I grew up in Raleigh, NC, and I vividly remember Hurricane Fran hitting our town, knocking out power, and closing schools for a week. The power of that storm inspired me to learn more about them.

I went to NCSU in my hometown for undergraduate and majored in Meteorology with minors in Math, Computer Programming, and Music Performance. I was lucky enough to participate in a couple of REU programs and learned how much I loved research. So I went to UAlbany for graduate school where I got my Masters and Ph.D. in Atmospheric Science.

What was your first job in the field and how did you end up in the job you are in now?

My first job was a postdoc with NCICS/NCSU, the group I still work with today.
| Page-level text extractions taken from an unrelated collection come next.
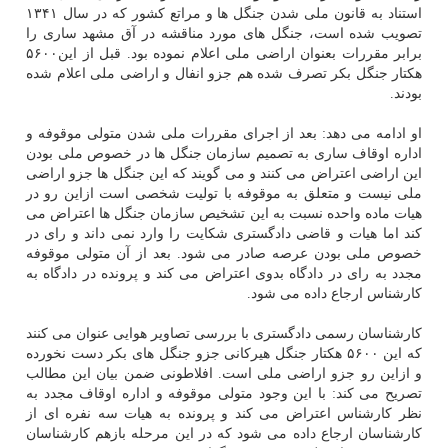
استناد به قانون ملی شدن جنگل ها و مراتع کشور که در سال ۱۳۴۱
تصویب شده است، جنگل های مورد مناقشه در آق مشهد ساری را
برابر مقررات بعنوان اراضی ملی اعلام نموده بود. قبل از این۵۶۰۰
هکتار جنگل بکر تصرف شده هم جزو انفال و اراضی ملی اعلام شده
بودند.
او ادامه می دهد: بعد از اجرای مقررات ملی شدن متولی موقوفه و
اداره اوقاف ساری به تصمیم سازمان جنگل ها در خصوص ملی بودن
این اراضی اعتراض می کنند و می گویند که این جنگل ها جزو اراضی
ملی نیست و متعلق به موقوفه با تولیت شخصی است ازاین رو در
هیات ماده واحده نسبت به این تشخیص سازمان جنگل ها اعتراض می
کند اما هیات و قاضی دادگستری شکایت را وارد نمی داند و رای در
خصوص ملی بودن عرصه صادر می شود. بعد از آن متولی موقوفه
مجدد به رای در دادگاه بدوی اعتراض می کند و پرونده در دادگاه به
کارشناس ارجاع داده می شود.
کارشناسان رسمی دادگستری با بررسی تصاویر هوایی عنوان می کنند
که این ۵۶۰۰ هکتار جنگل هیرکانی جزو جنگل های بکر دست نخورده
و ازاین رو جزو اراضی ملی است. افلاطونی ضمن بیان این مطالب
تصریح می کند: با این وجود متولی موقوفه و اداره اوقاف مجدد به
نظر کارشناس اعتراض می کند و پرونده به هیات سه نفره ای از
کارشناسان ارجاع داده می شود که در این مرحله بازهم کارشناسان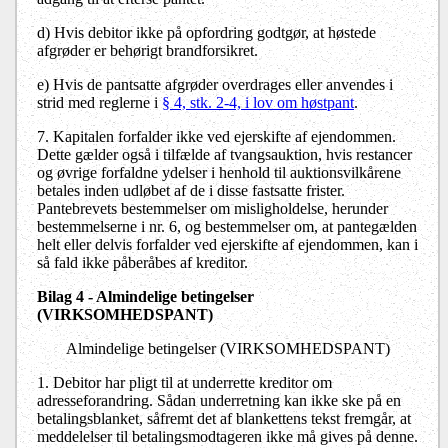
d)
Hvis debitor ikke på opfordring godtgør, at høstede
afgrøder er behørigt brandforsikret.
e)
Hvis de pantsatte afgrøder overdrages eller anvendes i
strid med reglerne i
§ 4, stk. 2-4, i lov om høstpant
.
7. Kapitalen forfalder ikke ved ejerskifte af ejendommen.
Dette gælder også i tilfælde af tvangsauktion, hvis restancer
og øvrige forfaldne ydelser i henhold til auktionsvilkårene
betales inden udløbet af de i disse fastsatte frister.
Pantebrevets bestemmelser om misligholdelse, herunder
bestemmelserne i nr. 6, og bestemmelser om, at pantegælden
helt eller delvis forfalder ved ejerskifte af ejendommen, kan i
så fald ikke påberåbes af kreditor.
Bilag 4 - Almindelige betingelser
(VIRKSOMHEDSPANT)
Almindelige betingelser (VIRKSOMHEDSPANT)
1.
Debitor har pligt til at underrette kreditor om
adresseforandring. Sådan underretning kan ikke ske på en
betalingsblanket, såfremt det af blankettens tekst fremgår, at
meddelelser til betalingsmodtageren ikke må gives på denne.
During graduate school, I worked hard to share my code, data, and anything else with the field. That led to collaborations that built my network and helped me land the postdoc position.
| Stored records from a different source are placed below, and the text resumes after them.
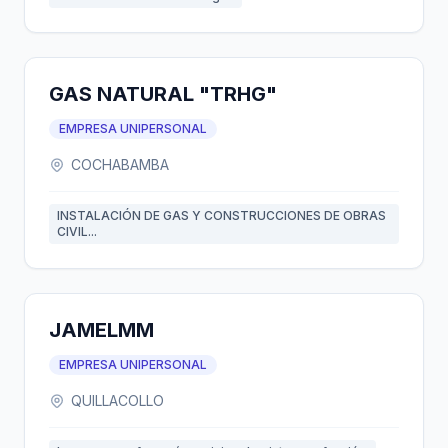
GAS NATURAL "TRHG"
EMPRESA UNIPERSONAL
COCHABAMBA
INSTALACIÓN DE GAS Y CONSTRUCCIONES DE OBRAS
CIVIL...
JAMELMM
EMPRESA UNIPERSONAL
QUILLACOLLO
What opportunities did you pursue that you knew would be beneficial to securing a job in the profession?  

I participated in two REU (Research Experiences for Undergraduates) programs. The first was the summer between my sophomore and junior years, which is earlier than most people try them. Then the second was between my junior and senior years and continued through my final year. These experiences gave me invaluable experience with research and helped me confirm my career path. They also led to my first publication!

What other courses/skills beyond the required math and science courses do you think would be the most helpful to individuals wanting a career in your profession?

I am very grateful that I minored in math and computer programming. Each only required a few courses beyond those that were required. If I were to do it over again, the only thing I would change is possibly double-majoring in one or the other.

Applied math and computer programming are such fundamental tools, not only in our field but throughout STEM. Having those in your toolbox makes everything easier, not to mention being more marketable.

Computer programming is also very much an artform. It makes a huge difference to know the "right" way to program and document your programs—both for your own debugging but even more for being able to share it later.

What is your typical day on the job like?

Mostly either writing or programming. It takes a lot of time to keep working on manuscripts but also other reports. I also spend a lot of time reading and editing work from my collaborators. I try to make time to read papers too, but that's the hardest thing to keep up with.

What do you like most about your job? What is the most challenging thing about your job?

I really enjoy programming. It can be frustrating at times, but it's amazing feeling when I finally solve a problem. I also love that I get to work on something that has real world applications. I'm always trying to find ways to collaborate with people in the private sector and in operational forecasting.

The biggest challenge is time management. Every project seems fun and interesting, but there just isn't enough time to do them all.

Does your job allow for a good work/life balance? If not, why?

Yes. Working in a government allows for a more normal 40-hour work week than you might find in a regular academic position. I'm also very lucky that our supervisors have embraced teleworking and are understanding when things come up and I have to flex my schedule.

Like many people, I went into college planning to go into the weather or broadcasting. It didn't take me long to realize the hours that those industries have to keep, which I expect would be a lot harder on that work/life balance.

Over the course of your career what is the most exciting thing that has happened to you?    

Getting my first grant funded. It's always a joy when a paper is accepted too, but a grant means that someone else thinks that you and your idea are worth spending money on. It's a huge validation of all the hard work.

Is there anything you wish you had done differently in your career?

A postdoc can be a chance to try something completely different, both in terms of field and also lifestyle/location. I went with a fairly safe option by going somewhere close to where I grew up and in a position that allowed me to build directly from my PhD research.

I can't complain because it led to my current job and lifestyle, both of which I love. But it does feel like a missed opportunity.

What are some ‘must haves’’ on a resume if a person wants to gain employment in your field?

Strong computer programming skills is first and foremost. A close second would be anything that can demonstrate strong written communication skills.